Combined heat and power (CHP) is a technology that produces electricity and thermal energy using the same fuel. Replacing conventional boilers with CHP at industrial, commercial and institutional facilities improves the efficiency of energy use, and results in significant emissions reductions, both conventional air pollutants and greenhouse gas emissions. And because CHP displaces electricity generation from the power grid and reduces electric sector emissions, CHP presents an opportunity to support compliance with EPA’s forthcoming carbon dioxide standards for the electric power sector under Section 111(d) of the Clean Air Act. Under a system-based approach to 111(d) compliance, these emissions reductions can potentially be sold to covered sources and create a new incentive to invest in efficient CHP.
To better understand the opportunity for CHP to contribute to compliance, CCAP undertook a new study, Expanding the Solution Set: How Combined Heat and Power Can Support Compliance with 111(d) Standards for Existing Power Plants. We found that 111(d) regulations are most likely to drive new CHP in industrial and coal-heavy regions most in need of low cost solutions—in large areas of the Midwest and South.
States expected to see growth in CHP will benefit from lower cost compliance with the 111(d) standard. At the same time, as highlighted in an earlier CCAP paper, CHP investments help the industrial, commercial and institutional sectors lower their energy costs and improve economic competitiveness in the global marketplace. CHP also promotes electric grid stability and enhanced energy resilience.
To assess the role that CHP can play in supporting power sector 111(d) compliance, CCAP pioneered a new approach that involved iterating between ICF International’s Integrated Planning Model® (IPM) and their CHPower Model. IPM® is a power sector dispatch model that solves for the least cost way of meeting generation and capacity requirements subject to constraints. The CHPower Model forecasts the industrial, commercial and institutional facilities most likely to install or expand CHP systems over time.

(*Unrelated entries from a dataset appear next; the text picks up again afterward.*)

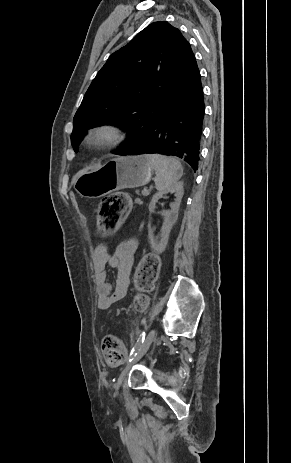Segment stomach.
<instances>
[{
    "instance_id": "1",
    "label": "stomach",
    "mask_w": 291,
    "mask_h": 463,
    "mask_svg": "<svg viewBox=\"0 0 291 463\" xmlns=\"http://www.w3.org/2000/svg\"><path fill=\"white\" fill-rule=\"evenodd\" d=\"M151 176L152 166L144 155L126 156L80 170L73 185L81 196L100 198L117 190L144 186Z\"/></svg>"
}]
</instances>
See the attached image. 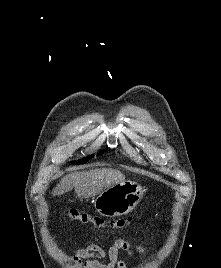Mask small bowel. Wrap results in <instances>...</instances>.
Instances as JSON below:
<instances>
[{
  "label": "small bowel",
  "mask_w": 221,
  "mask_h": 268,
  "mask_svg": "<svg viewBox=\"0 0 221 268\" xmlns=\"http://www.w3.org/2000/svg\"><path fill=\"white\" fill-rule=\"evenodd\" d=\"M113 243L105 249L97 244H90L81 249H77L72 259L78 268H127V262L119 259V252L125 251L128 254L134 252L141 253L143 248L138 245H133L129 241L120 238L112 237ZM107 259L103 262V259Z\"/></svg>",
  "instance_id": "c3829d8e"
}]
</instances>
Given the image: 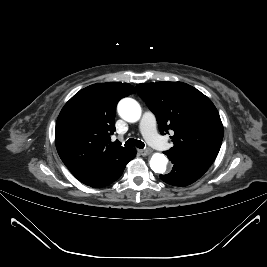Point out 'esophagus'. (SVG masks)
Masks as SVG:
<instances>
[{
	"label": "esophagus",
	"mask_w": 267,
	"mask_h": 267,
	"mask_svg": "<svg viewBox=\"0 0 267 267\" xmlns=\"http://www.w3.org/2000/svg\"><path fill=\"white\" fill-rule=\"evenodd\" d=\"M139 152L143 156L149 155L151 153V151L150 150H147V149H141V150H139Z\"/></svg>",
	"instance_id": "esophagus-1"
}]
</instances>
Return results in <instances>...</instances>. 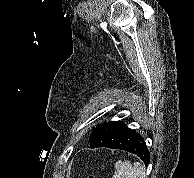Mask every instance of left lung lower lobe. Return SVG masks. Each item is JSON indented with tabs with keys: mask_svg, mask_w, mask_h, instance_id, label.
I'll return each mask as SVG.
<instances>
[{
	"mask_svg": "<svg viewBox=\"0 0 194 178\" xmlns=\"http://www.w3.org/2000/svg\"><path fill=\"white\" fill-rule=\"evenodd\" d=\"M90 147L122 149L136 154L145 165L150 161L149 150L142 137L120 121H112L96 126L89 139Z\"/></svg>",
	"mask_w": 194,
	"mask_h": 178,
	"instance_id": "1",
	"label": "left lung lower lobe"
}]
</instances>
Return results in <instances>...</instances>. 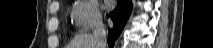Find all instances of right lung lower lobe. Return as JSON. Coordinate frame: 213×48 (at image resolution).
Here are the masks:
<instances>
[{"mask_svg": "<svg viewBox=\"0 0 213 48\" xmlns=\"http://www.w3.org/2000/svg\"><path fill=\"white\" fill-rule=\"evenodd\" d=\"M132 10V1L131 0H118V5L114 9L112 13H110V17L114 22L113 29H109V40L108 45L110 48L113 47L114 41L124 28L125 23L130 15Z\"/></svg>", "mask_w": 213, "mask_h": 48, "instance_id": "right-lung-lower-lobe-1", "label": "right lung lower lobe"}]
</instances>
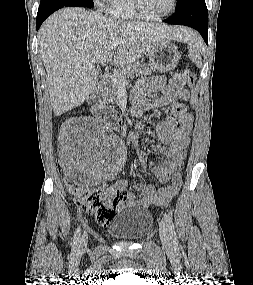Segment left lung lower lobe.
<instances>
[{"label":"left lung lower lobe","instance_id":"left-lung-lower-lobe-1","mask_svg":"<svg viewBox=\"0 0 253 285\" xmlns=\"http://www.w3.org/2000/svg\"><path fill=\"white\" fill-rule=\"evenodd\" d=\"M164 22L192 27L202 35L204 41L208 44V12L205 0L186 1Z\"/></svg>","mask_w":253,"mask_h":285}]
</instances>
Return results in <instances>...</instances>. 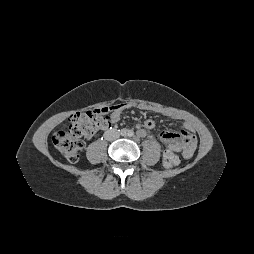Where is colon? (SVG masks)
I'll return each instance as SVG.
<instances>
[{
	"mask_svg": "<svg viewBox=\"0 0 254 254\" xmlns=\"http://www.w3.org/2000/svg\"><path fill=\"white\" fill-rule=\"evenodd\" d=\"M108 115V107L72 115L68 126L53 134L54 145L67 161L76 163L84 148V138L91 137L98 129L105 126ZM179 162V157L175 154L167 155L163 159L164 167L169 170L176 168Z\"/></svg>",
	"mask_w": 254,
	"mask_h": 254,
	"instance_id": "5ec220e1",
	"label": "colon"
}]
</instances>
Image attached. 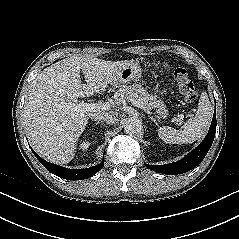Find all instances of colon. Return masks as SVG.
Returning a JSON list of instances; mask_svg holds the SVG:
<instances>
[{"label": "colon", "instance_id": "obj_1", "mask_svg": "<svg viewBox=\"0 0 239 239\" xmlns=\"http://www.w3.org/2000/svg\"><path fill=\"white\" fill-rule=\"evenodd\" d=\"M157 67L162 69H171L180 94L188 103L196 102L198 96L197 90L194 83L189 78L188 72L185 68L172 66L168 63H159L157 64Z\"/></svg>", "mask_w": 239, "mask_h": 239}]
</instances>
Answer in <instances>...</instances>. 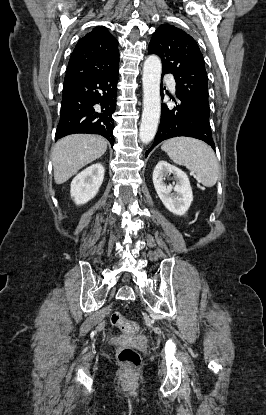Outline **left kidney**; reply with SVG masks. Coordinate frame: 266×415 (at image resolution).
I'll return each instance as SVG.
<instances>
[{"mask_svg": "<svg viewBox=\"0 0 266 415\" xmlns=\"http://www.w3.org/2000/svg\"><path fill=\"white\" fill-rule=\"evenodd\" d=\"M170 174L174 175L175 185H166L164 182ZM153 184L166 209L178 216L187 212L193 201V193L185 172L167 161H159L153 171Z\"/></svg>", "mask_w": 266, "mask_h": 415, "instance_id": "5707ae66", "label": "left kidney"}]
</instances>
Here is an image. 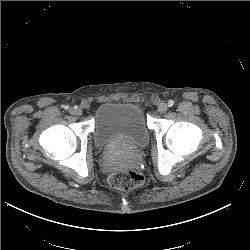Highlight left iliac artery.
<instances>
[{"mask_svg":"<svg viewBox=\"0 0 250 250\" xmlns=\"http://www.w3.org/2000/svg\"><path fill=\"white\" fill-rule=\"evenodd\" d=\"M174 103H175L174 100H169V101H168L169 107H172V106L174 105Z\"/></svg>","mask_w":250,"mask_h":250,"instance_id":"44dca946","label":"left iliac artery"}]
</instances>
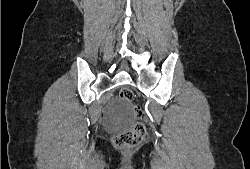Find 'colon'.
Here are the masks:
<instances>
[{
    "label": "colon",
    "instance_id": "obj_1",
    "mask_svg": "<svg viewBox=\"0 0 250 169\" xmlns=\"http://www.w3.org/2000/svg\"><path fill=\"white\" fill-rule=\"evenodd\" d=\"M118 96L125 101H135L132 88H119ZM133 111L136 115V120H141V115H144V110H140L142 102H134ZM148 130L146 122H135V126H130L129 130H123V133L117 134L115 138H111L112 146H116V150H135L139 143H143L146 139Z\"/></svg>",
    "mask_w": 250,
    "mask_h": 169
}]
</instances>
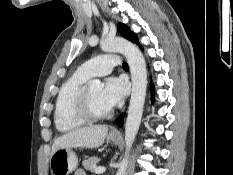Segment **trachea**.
Listing matches in <instances>:
<instances>
[{
  "label": "trachea",
  "instance_id": "obj_1",
  "mask_svg": "<svg viewBox=\"0 0 233 175\" xmlns=\"http://www.w3.org/2000/svg\"><path fill=\"white\" fill-rule=\"evenodd\" d=\"M122 66H123L124 69H128V64H127L126 62H124V63L122 64Z\"/></svg>",
  "mask_w": 233,
  "mask_h": 175
}]
</instances>
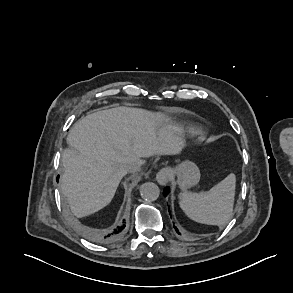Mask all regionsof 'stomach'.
<instances>
[{
    "instance_id": "1",
    "label": "stomach",
    "mask_w": 293,
    "mask_h": 293,
    "mask_svg": "<svg viewBox=\"0 0 293 293\" xmlns=\"http://www.w3.org/2000/svg\"><path fill=\"white\" fill-rule=\"evenodd\" d=\"M177 176V182L181 190H186L195 186L200 180V170L198 166L189 160H186L172 169Z\"/></svg>"
}]
</instances>
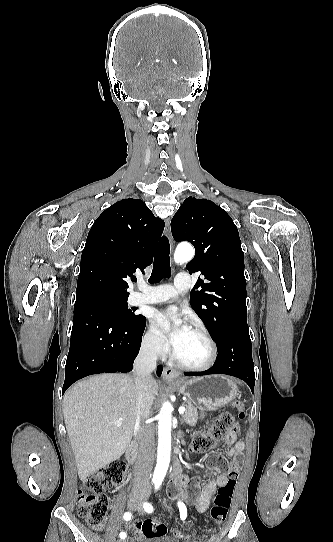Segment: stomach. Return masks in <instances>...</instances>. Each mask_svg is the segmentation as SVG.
I'll use <instances>...</instances> for the list:
<instances>
[{
  "instance_id": "0dacf381",
  "label": "stomach",
  "mask_w": 333,
  "mask_h": 542,
  "mask_svg": "<svg viewBox=\"0 0 333 542\" xmlns=\"http://www.w3.org/2000/svg\"><path fill=\"white\" fill-rule=\"evenodd\" d=\"M172 386L177 388L179 394L186 396L189 402L196 404L201 410V418H204L205 412L224 408L239 396V388L234 378L229 376H201L192 380H178Z\"/></svg>"
}]
</instances>
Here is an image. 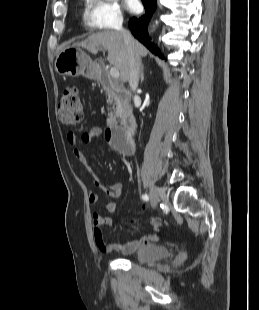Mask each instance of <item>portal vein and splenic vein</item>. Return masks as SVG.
I'll return each mask as SVG.
<instances>
[{
    "label": "portal vein and splenic vein",
    "mask_w": 259,
    "mask_h": 310,
    "mask_svg": "<svg viewBox=\"0 0 259 310\" xmlns=\"http://www.w3.org/2000/svg\"><path fill=\"white\" fill-rule=\"evenodd\" d=\"M110 75L113 77V78H119V70L116 68V67H112L110 69Z\"/></svg>",
    "instance_id": "1"
}]
</instances>
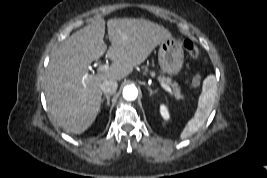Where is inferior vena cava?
<instances>
[{"mask_svg":"<svg viewBox=\"0 0 267 178\" xmlns=\"http://www.w3.org/2000/svg\"><path fill=\"white\" fill-rule=\"evenodd\" d=\"M118 83L115 79H108L101 85V90L107 94H114L117 90Z\"/></svg>","mask_w":267,"mask_h":178,"instance_id":"602c4592","label":"inferior vena cava"}]
</instances>
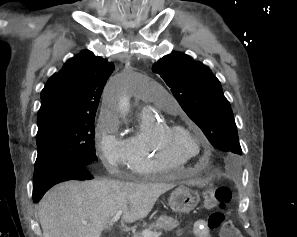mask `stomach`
<instances>
[{
	"mask_svg": "<svg viewBox=\"0 0 297 237\" xmlns=\"http://www.w3.org/2000/svg\"><path fill=\"white\" fill-rule=\"evenodd\" d=\"M199 203V195L193 190L181 186L174 190L169 198L171 209L178 213H189Z\"/></svg>",
	"mask_w": 297,
	"mask_h": 237,
	"instance_id": "1",
	"label": "stomach"
}]
</instances>
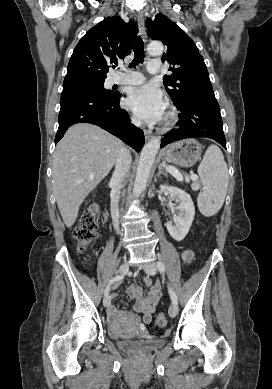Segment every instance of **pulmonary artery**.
I'll list each match as a JSON object with an SVG mask.
<instances>
[{"instance_id":"1","label":"pulmonary artery","mask_w":272,"mask_h":389,"mask_svg":"<svg viewBox=\"0 0 272 389\" xmlns=\"http://www.w3.org/2000/svg\"><path fill=\"white\" fill-rule=\"evenodd\" d=\"M147 71L150 74H156L161 71V63L157 60L150 61L147 66ZM145 81V77L140 72H127L123 74L116 75L112 82L114 84H129V85H138L142 84Z\"/></svg>"}]
</instances>
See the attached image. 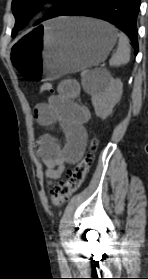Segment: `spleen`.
<instances>
[{
	"instance_id": "3e777b00",
	"label": "spleen",
	"mask_w": 148,
	"mask_h": 279,
	"mask_svg": "<svg viewBox=\"0 0 148 279\" xmlns=\"http://www.w3.org/2000/svg\"><path fill=\"white\" fill-rule=\"evenodd\" d=\"M117 36L119 37V42L116 52L110 59L109 63L111 66L125 65L130 60V45L128 38L124 33H118ZM100 75V72L97 70L88 74V76L82 80L84 89L90 93L96 91Z\"/></svg>"
}]
</instances>
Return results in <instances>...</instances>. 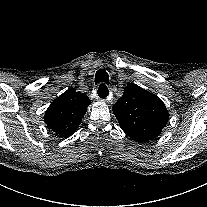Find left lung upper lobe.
Wrapping results in <instances>:
<instances>
[{
    "mask_svg": "<svg viewBox=\"0 0 207 207\" xmlns=\"http://www.w3.org/2000/svg\"><path fill=\"white\" fill-rule=\"evenodd\" d=\"M112 110L121 129L137 142L158 137L169 119L161 99L133 83L125 87L123 96Z\"/></svg>",
    "mask_w": 207,
    "mask_h": 207,
    "instance_id": "obj_1",
    "label": "left lung upper lobe"
}]
</instances>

For each model run, we starting by running IPM®, and entered the resulting electricity, natural gas and, where applicable, the carbon price outputs as inputs to the CHPower Model. The CHPower Model was then run to determine the degree to which the new prices would lead to new investment in CHP, based both on the economics of the investment as well as historical rates of acceptance of economical investment opportunities. The resulting new CHP capacity was input as new capacity within IPM®, and the model was rerun. Iterations continued until the electricity, natural gas (and carbon price) outputs were essentially unchanged from one IPM® run to the next. A detailed discussion of the IPM® and CHPower Model assumptions can be found in our full report. The proposed assumptions and scenarios were reviewed by a multi-stakeholder advisory group, including experts from business, the federal government, and the environmental community.
Our study looked at two scenarios: a CHP Base Case, and a CHP 111(d) Policy Case. Both scenarios made use of the iterative approach, described above. In running the CHP Base Case, we sought to understand how much CHP might become economic and be accepted under a business-as-usual scenario, without a carbon standard. The CHP 111(d) Policy Case included an assumed carbon standard to understand the potential impacts of a 111(d) scenario that includes combined heat and power as a generation option and as a means of compliance.
In terms of total new CHP capacity, the CHP Base Case and CHP 111(d) Policy Case together resulted in nearly 10 GW of new CHP capacity by 2030. To put this in context, 10 GW is roughly equivalent to 15 average sized coal-fired power plants. CHP’s impact was greater in later model run years as our assumptions acknowledged that CHP projects can take time to deploy even after a decision is made to implement a CHP project; as such, CHP played a smaller role in 2020 (roughly 5 GW in total).
Our study found important regional differences. Under the CHP Base Case – without 111(d) – the models project that much of the new CHP capacity would be deployed in regions with higher than average retail electric rates and that are already subject to state or regional carbon cap-and-trade programs – California and the Northeast. In contrast, under the CHP 111(d) Policy Case, most of the incremental capacity is located in states with higher CHP technical potential and jurisdictions that are expected to see higher-than-average 111(d) compliance costs – regions that tend to have more coal-fired power generation and may also have more limited compliance solutions. We find the greatest opportunity in the Midwest, western portions of the PJM transmission organization territory, and some northern portions of the Southeast Electric Reliability Council (SERC) territory. In these states and regions, CHP can meaningfully contribute to 111(d) compliance while bringing a range of secondary benefits, potentially including manufacturing competitiveness, job creation, resilience to electrical disruptions, and reduced electrical grid congestion.
We conclude that combined heat and power can offer a cost-effective solution towards achieving 111(d) compliance. At the same time, a system-based 111(d) policy design can put these efficiency investments ‘over the top,’ shortening payback periods to the point that companies will choose to undertake projects at a number of industrial, commercial and institutional facilities. Designing a compliance strategy that recognizes the electric sector emissions reductions from CHP will help lower the costs of 111(d) compliance while encouraging investments in more efficient industrial, commercial and institutional facilities. This presents a win-win solution that supports economic growth and creates new employment opportunities while still achieving significant emissions reductions.